In the U.S., between RP and LCA, it's 100,000-200,000 patients. Globally, it's about two million covering those 175 mutations. Currently, there's only one approved product for RPE65 mutation that I believe has less than a thousand patients in the U.S. There's a significant unmet medical need and a significant opportunity. For the gene therapy pricing, Brian, I think there are a couple of products in the market, and you can take a look at it. I think other companies are getting there and they're pricing based on the similar models.
And what do you need to see? Just curious, you know, what would we need to see in terms of efficacy before you expand into other mutation types? Because I know I noticed that on one of the slides, you're planning to also expand into CEP290 as well. So just curious, you know, what kind of bar should investors expect in terms of, you know, perhaps efficacy improvement before you expand to other investigated mutation types?

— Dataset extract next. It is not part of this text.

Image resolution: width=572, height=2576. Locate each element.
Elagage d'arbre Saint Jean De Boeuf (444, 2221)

Yeah. On CEP290, Brian, we wanted to start with NR2E3 and the rhodopsin. We do have data on CEP290 too, on the preclinical and other models. It's the same product, remember that. We're going to actually introduce that into the clinic, since the agency has allowed us to go into rhodopsin. We're confident they'll allow us to go into CEP290 too. We're also in discussions actively with EMA. We do have broad RP and LCA indications for the orphan drug designations in the EU.

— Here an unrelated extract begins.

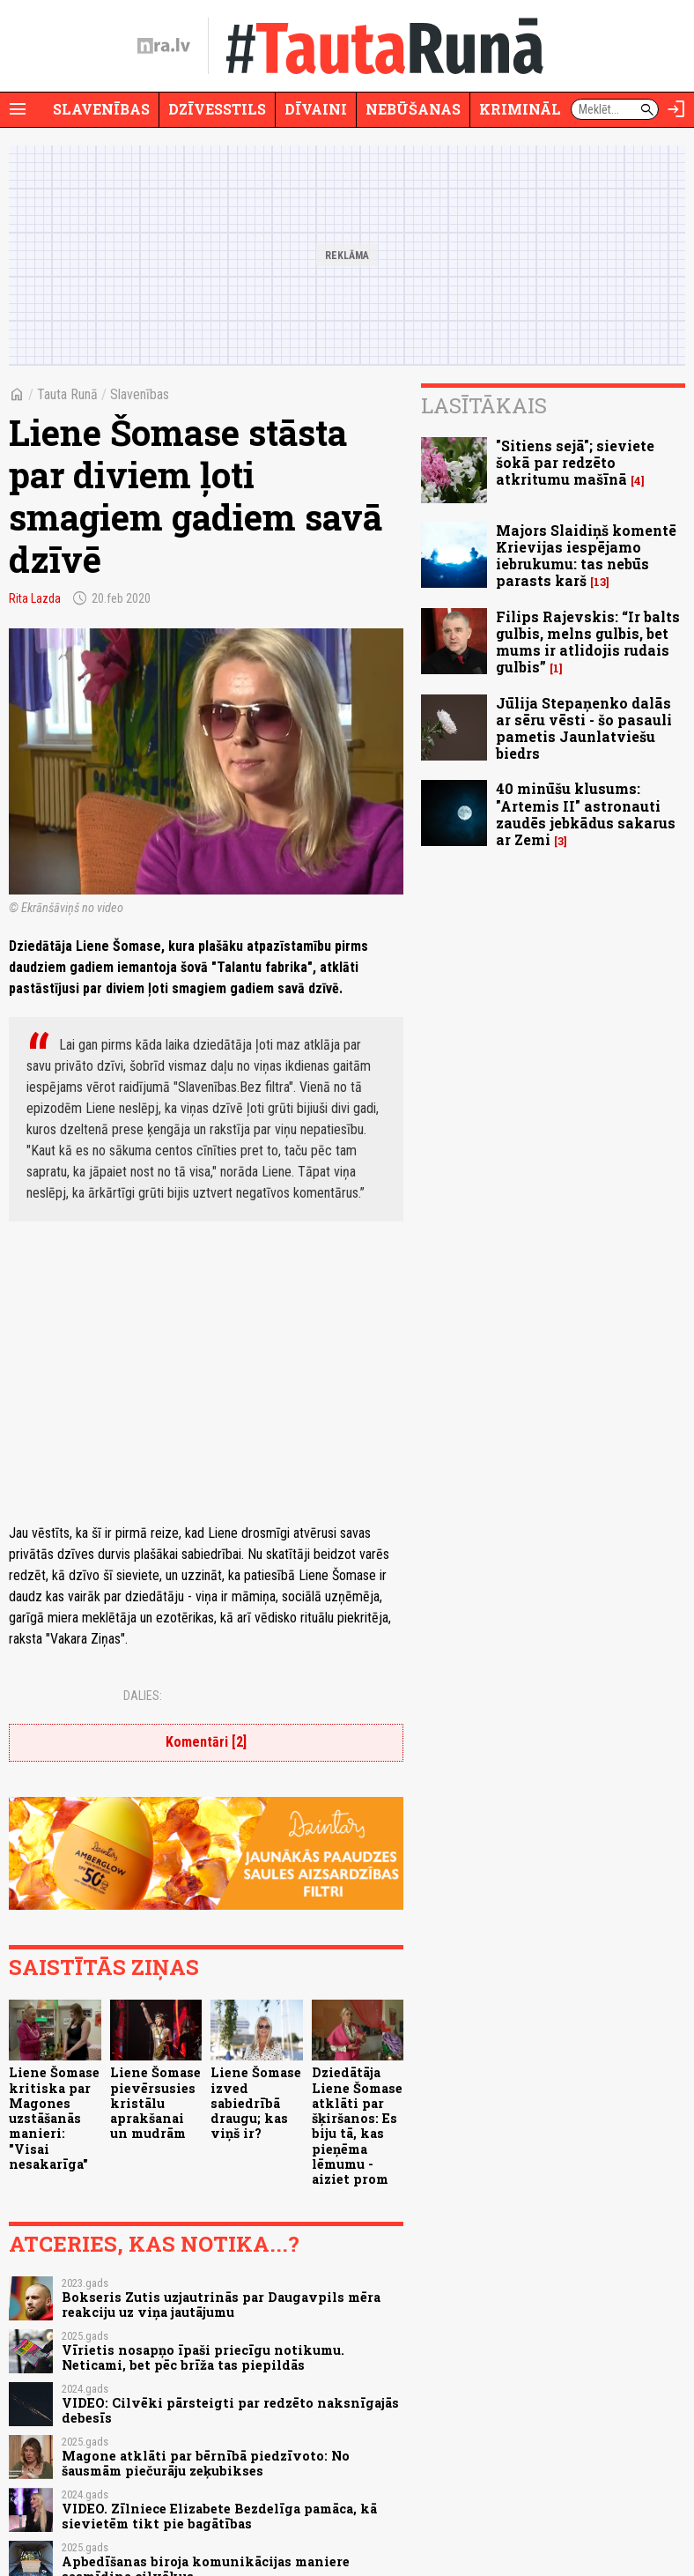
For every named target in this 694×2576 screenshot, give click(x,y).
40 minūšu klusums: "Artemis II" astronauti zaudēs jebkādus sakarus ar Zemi (586, 814)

Therefore, we're also in touch with the EMA, and our goal is to at least complete the phase I/II clinical trials for these three mutations in the U.S. while we are in communications with EMA. Eventually when we go into phase II clinical trials after one year, what you're asking is, what do you want to see? I mean, obviously CEP290, we don't believe we'll have any issues getting into the clinic with that. I mean, obviously we'll be monitoring the rescue, you know, disease progression from the, you know, gene therapy, the single dose, and see how it's protecting people who are dosed. Based on the data and the disease progression and rescue based on those endpoints we're monitoring, we pick the primary endpoint and go into phase III.

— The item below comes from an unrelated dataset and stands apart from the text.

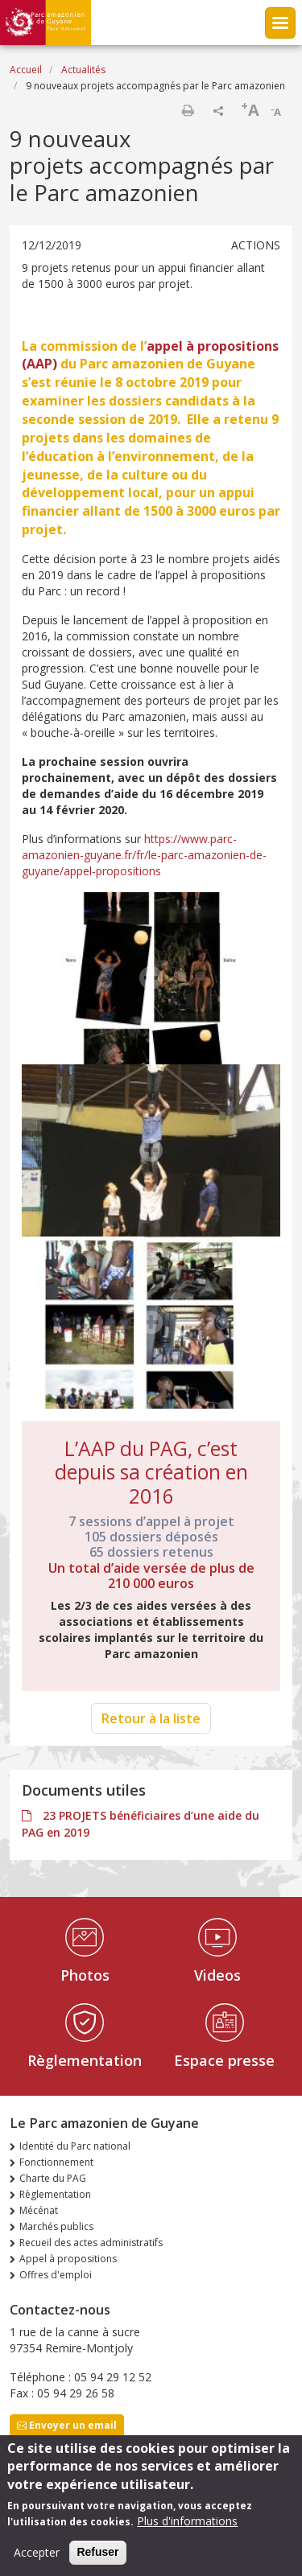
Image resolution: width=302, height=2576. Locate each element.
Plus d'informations (187, 2522)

Once we, and d uring this process, obviously we believe covering two for RP because it's broad and one for LCA, hopefully should allow us for a potentially broad RP and LCA indications. Obviously we'll be collecting a lot of data in phase I/II , and cautiously into phase III for all three mutations. That's the plan together between U.S. and EU. We'll merge the programs with the U.S. and EU. That's the plan eventually for phase III clinical trials. Typically, the phase I/II is for one year. We hope, you know, the phase III will continue to be in the timeframe. Because you do have to catch the signal and also show, you know, based on a primary endpoint adequate duration during the clinical trial.
Okay. We'll definitely look forward to your next update. Thank you, Shankar.
Yep. Welcome.
Thank you, Brian.
Thank you.
There are no further questions at this time. Ken, you may continue for any remarks.
Great. Thank you so much. We wanna thank everybody who took the time to listen in on the call on both COVAXIN and our modifier gene therapy program and we look forward to providing updates in the coming months. Thank you very much and have a great weekend. Bye.
Bye.
That just concludes our conference for today. Thank you all for participating. You may now disconnect. Have a great day.